Thursday, January 26, 2006

Bigamy, Trigamy, Polygamy (Polygyny, Polyandry), Polyamory...

I see absolutely no valid reason for state and federal governments not to legally allow and acknowledge bigamy and polygamy.

This is interesting, though:


There are still states that do not have specific laws defining marriage or outlawing polygamy. In fact, the laws usually defeat themselves. In Utah, law makes polygamy a crime but often polygamy convictions have been thrown out by the courts. The law defines polygamy as someone being married to more than one spouse. But, no one's second marriage is legal if he or she is still married to a first spouse. The law will not reconize a second marriage as valid unless the first marriage is annulled, there's been a divorce, or a death. So, even if someone married a second person by claiming to be single, that marriage would automatically be null and void in the eyes of the law, and being legally married to only one spouse, that person can't be guilty of polygamy. Got it?

In a very real sense, polygamy doesn't legally exist, which is why it's so rarely prosecuted, even in Utah where there are many prosecutors eager to throw polygamists in jail.
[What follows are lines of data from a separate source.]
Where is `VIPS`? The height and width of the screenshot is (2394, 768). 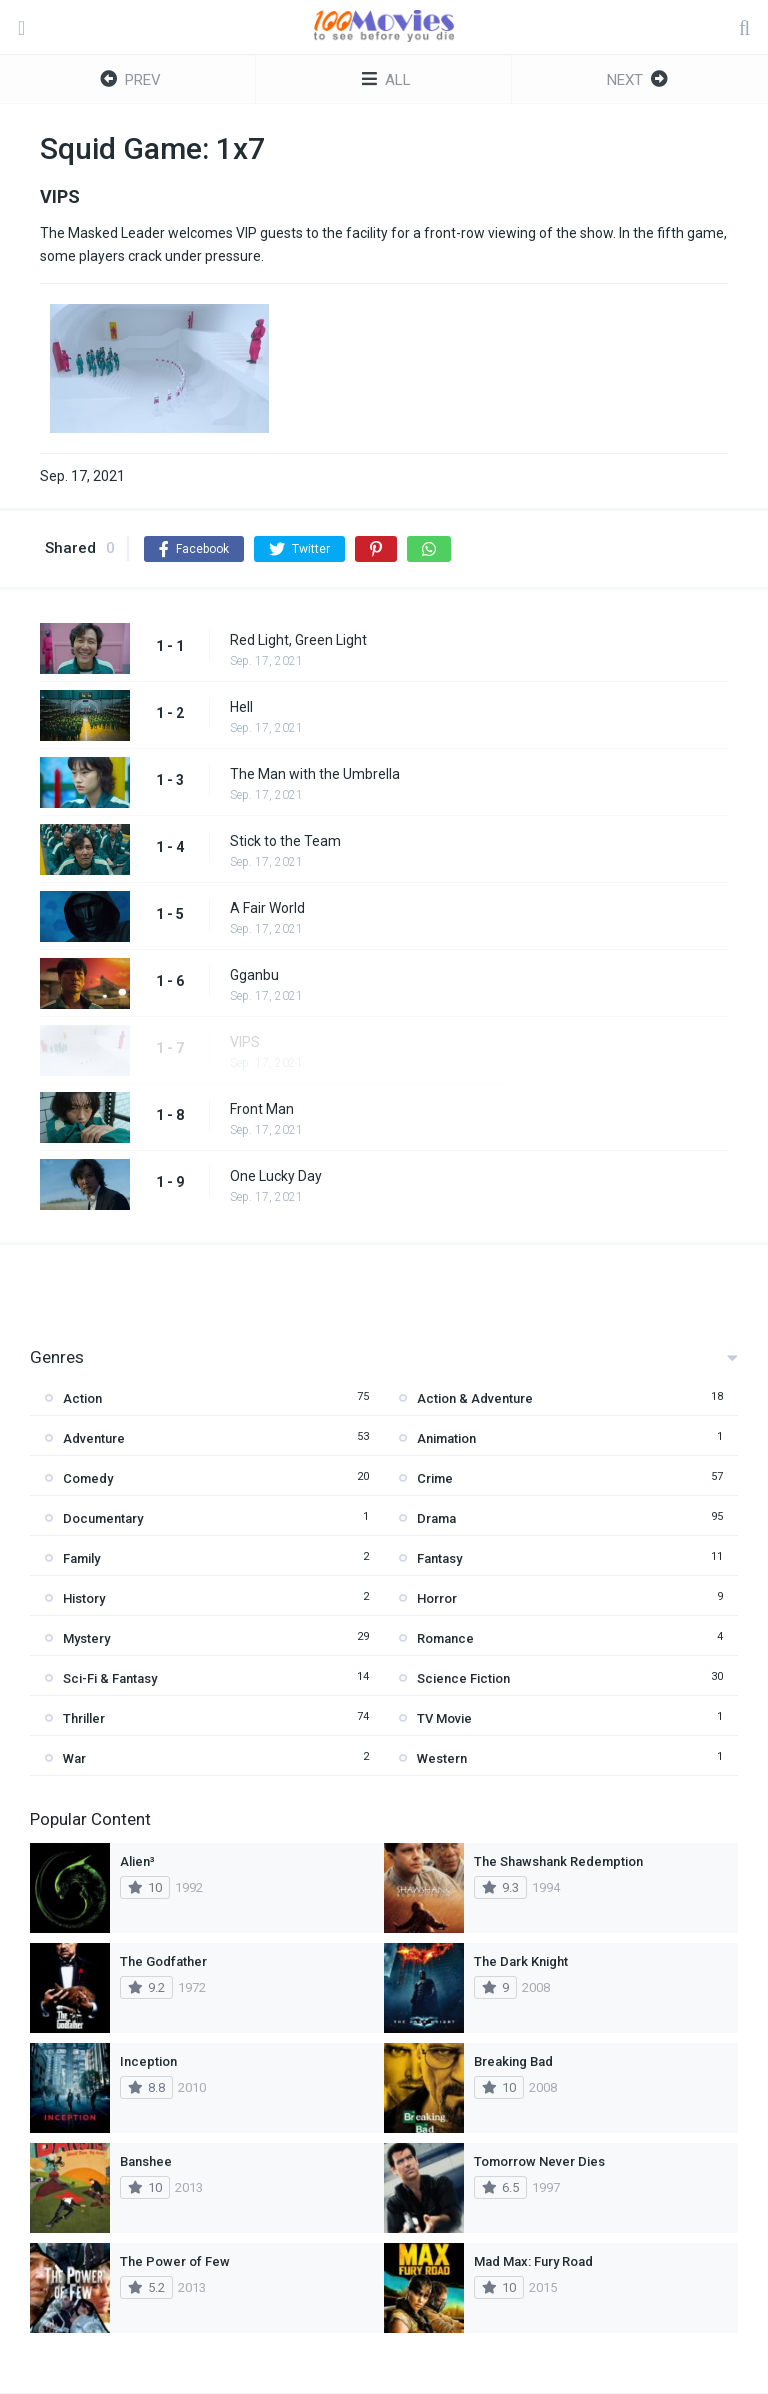 VIPS is located at coordinates (245, 1042). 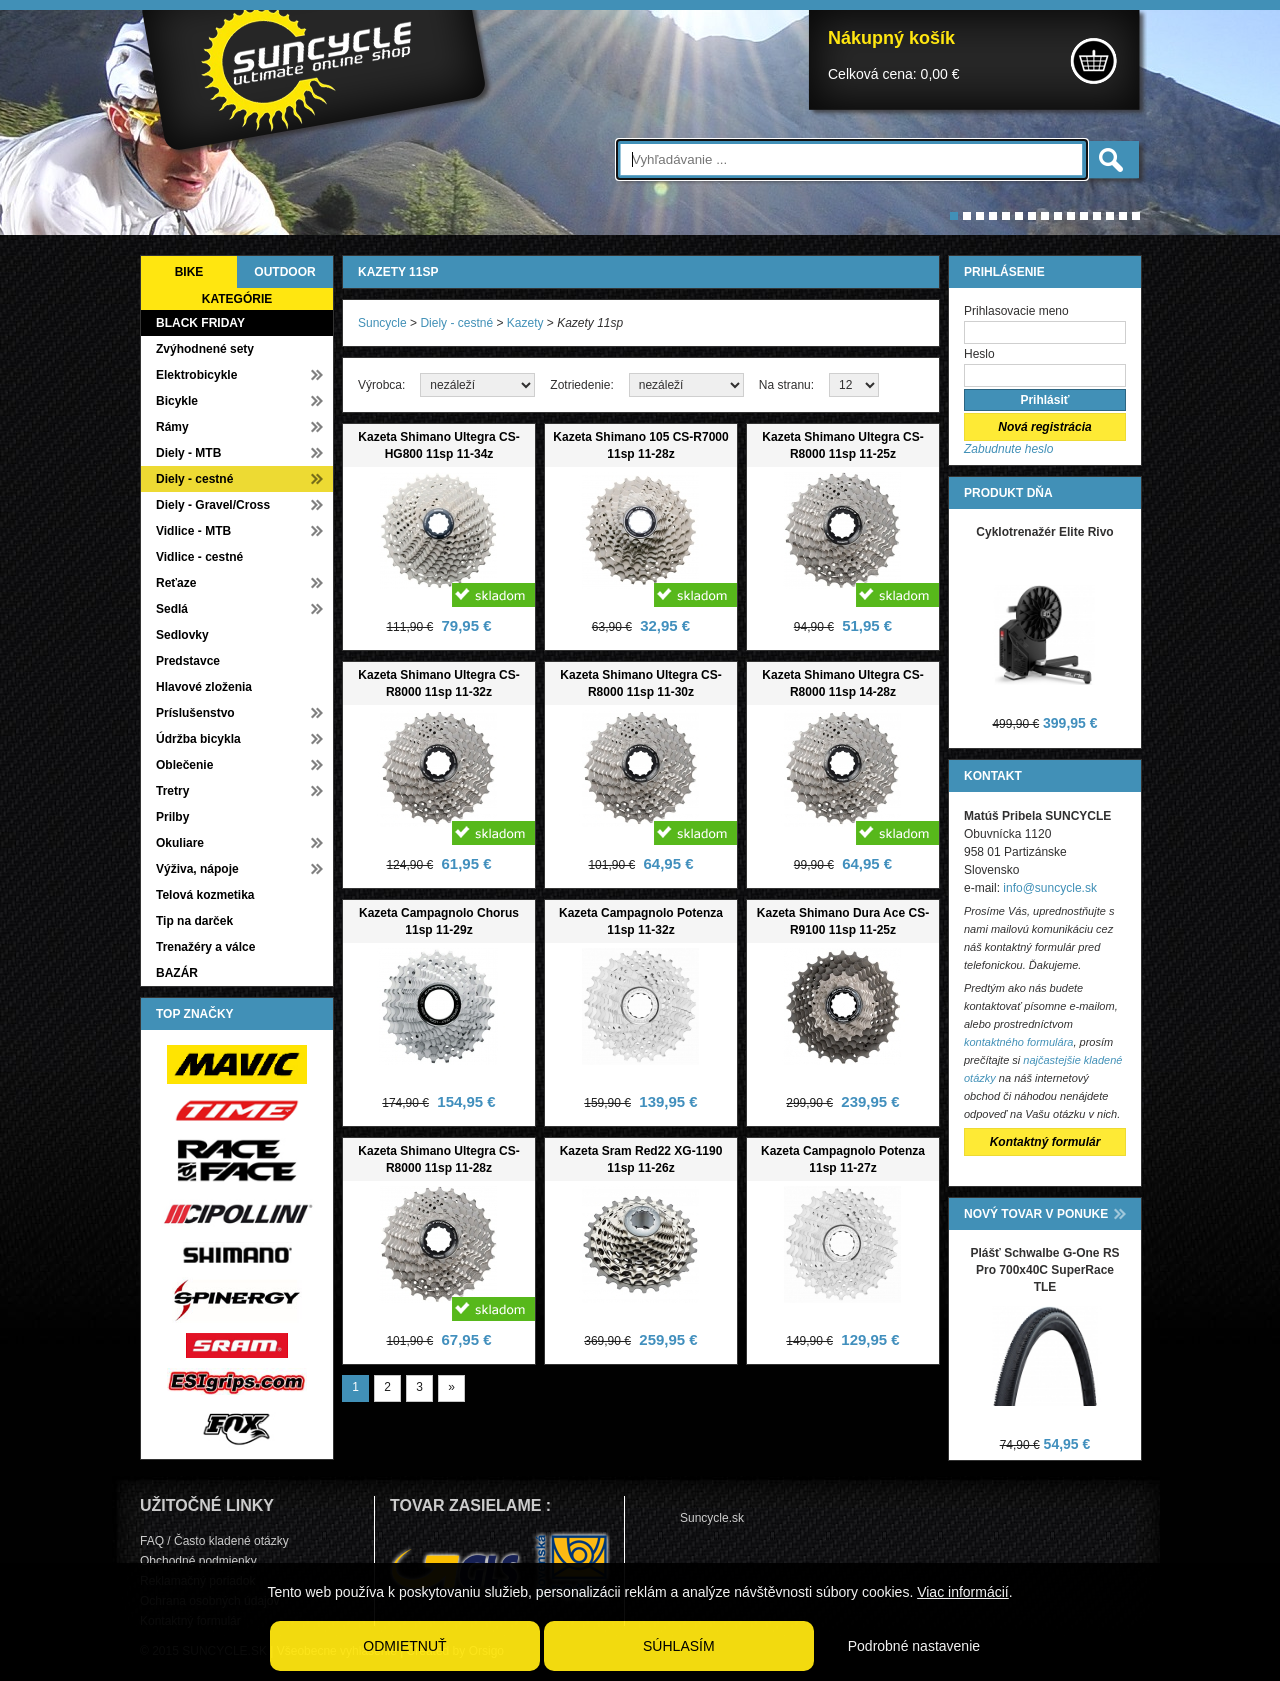 Image resolution: width=1280 pixels, height=1681 pixels. What do you see at coordinates (182, 635) in the screenshot?
I see `Sedlovky` at bounding box center [182, 635].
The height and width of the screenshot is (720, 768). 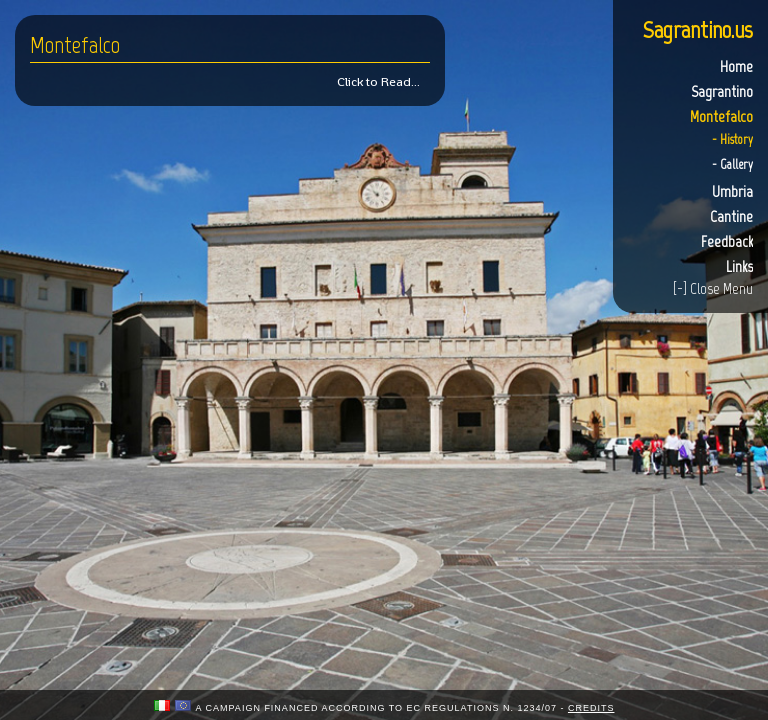 What do you see at coordinates (591, 708) in the screenshot?
I see `credits` at bounding box center [591, 708].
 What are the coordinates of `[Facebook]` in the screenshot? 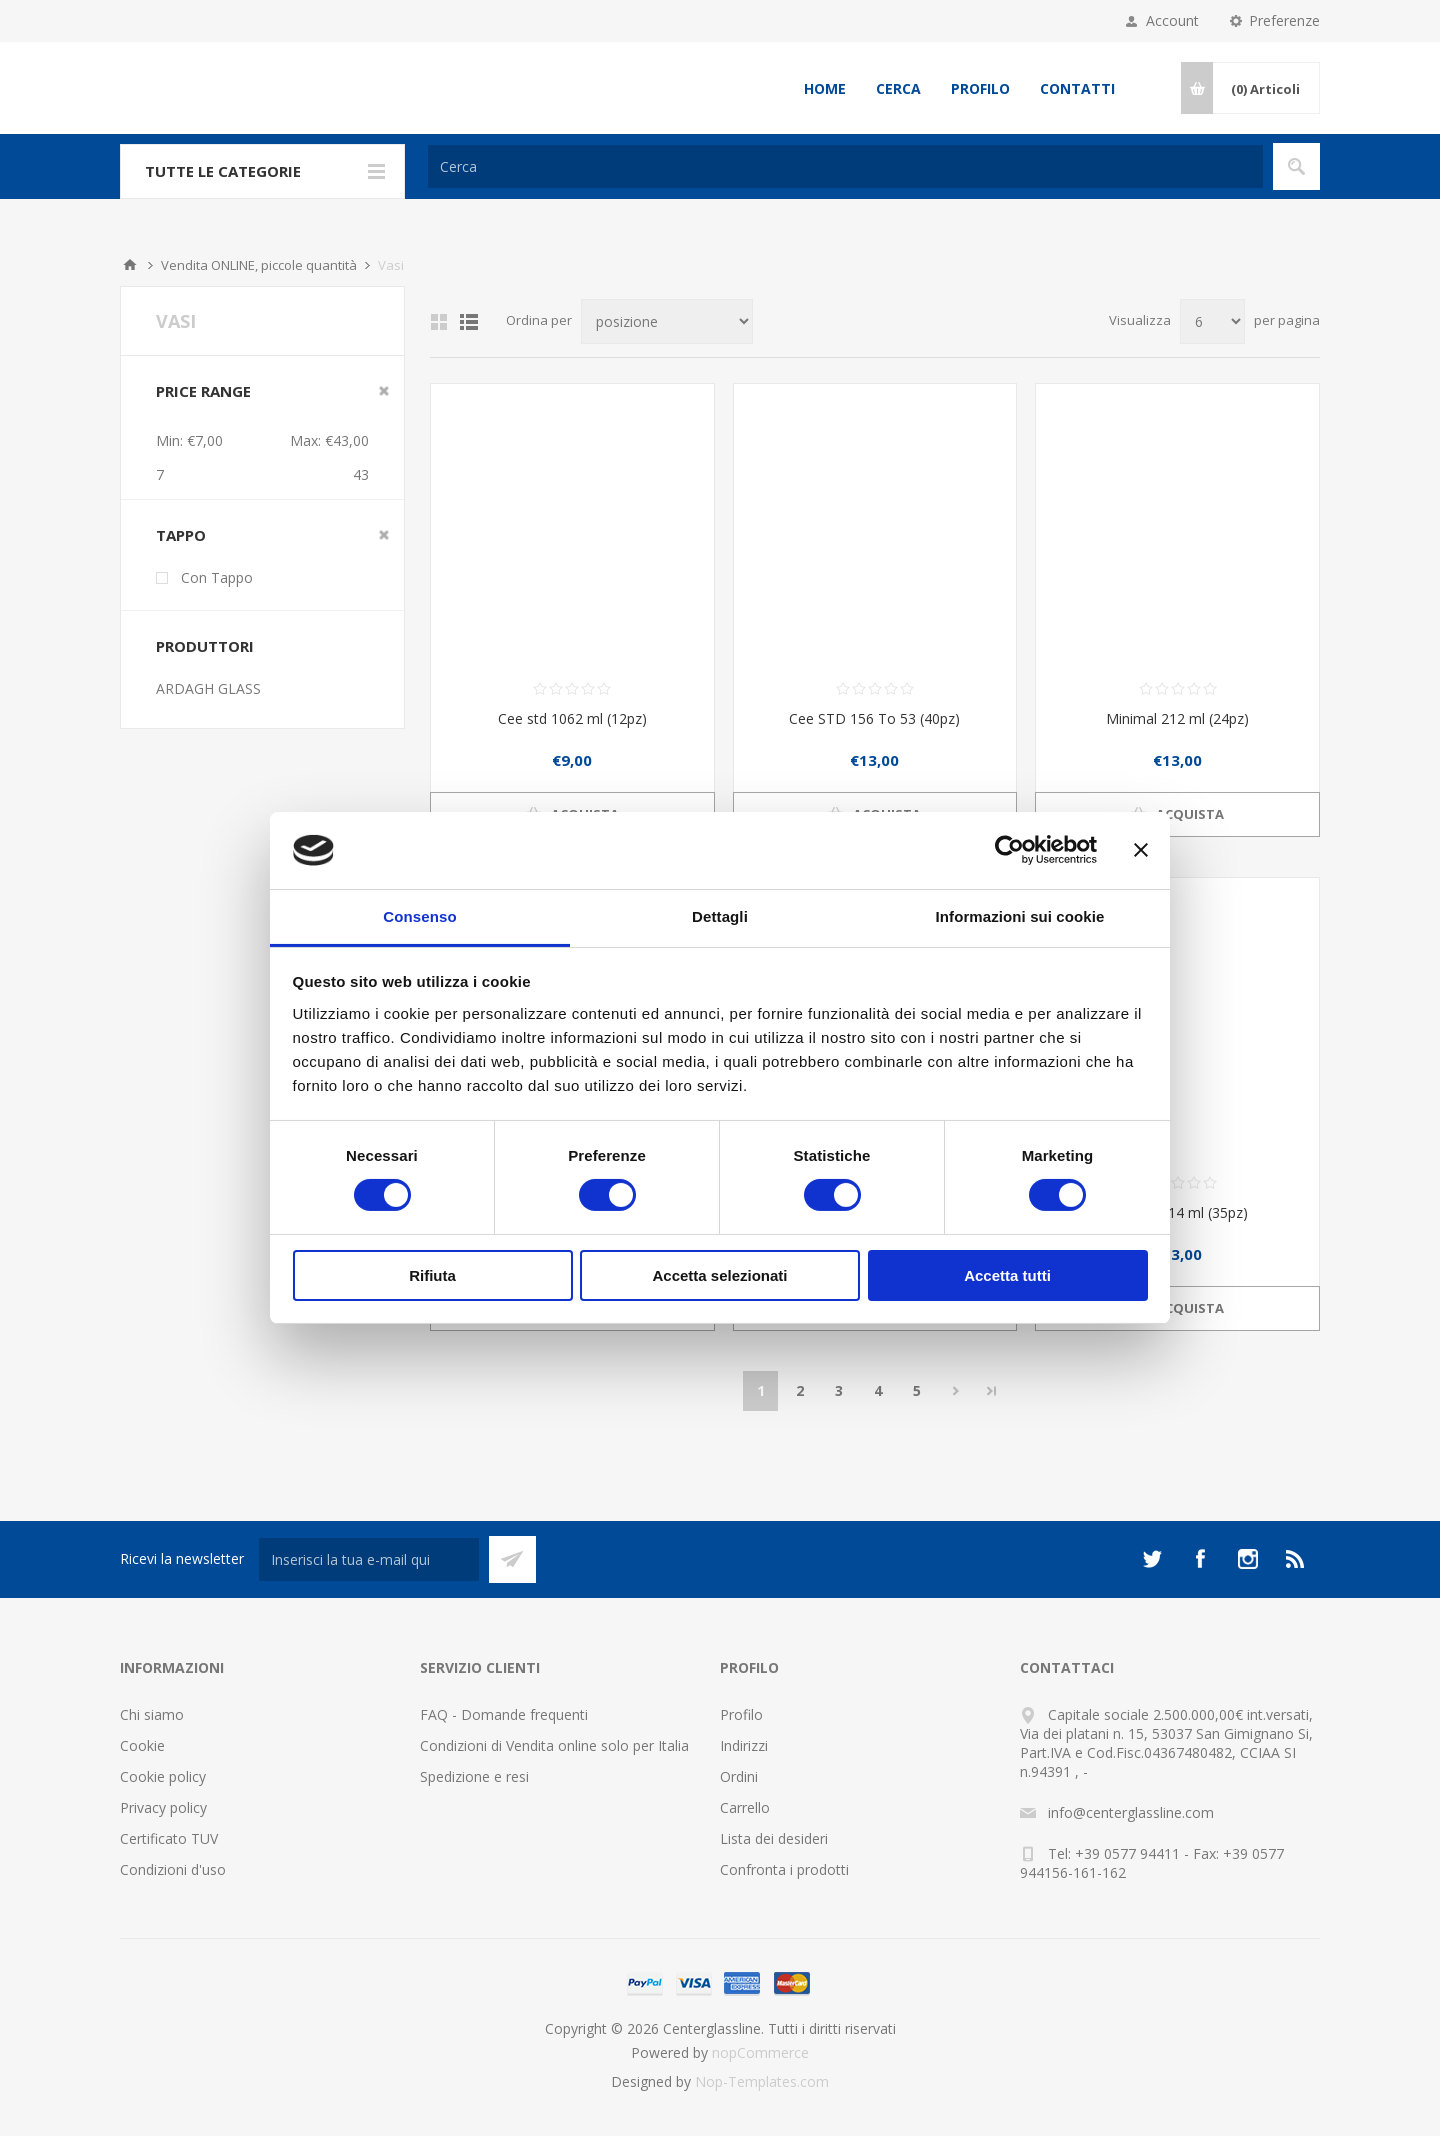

When it is prosecuted, people are usually charged with something other than actual polygamy.

The answer to legality/illegality seems to be that in many states, polygamy is not illegal, at least not a crime. This "legality" is often based on case law where statutes exist making polygamy a crime. The important question, however, is whether polygamous marriage is accepted legally as being equal to traditional marriage.
Constitutional guarantees of personal freedoms, religious freedoms, equal treatment under the law, and the legal contradictions and impossibilities in anti-polygamy laws, combine to make it nearly impossible to actually "outlaw" polygamy in any meaningful way.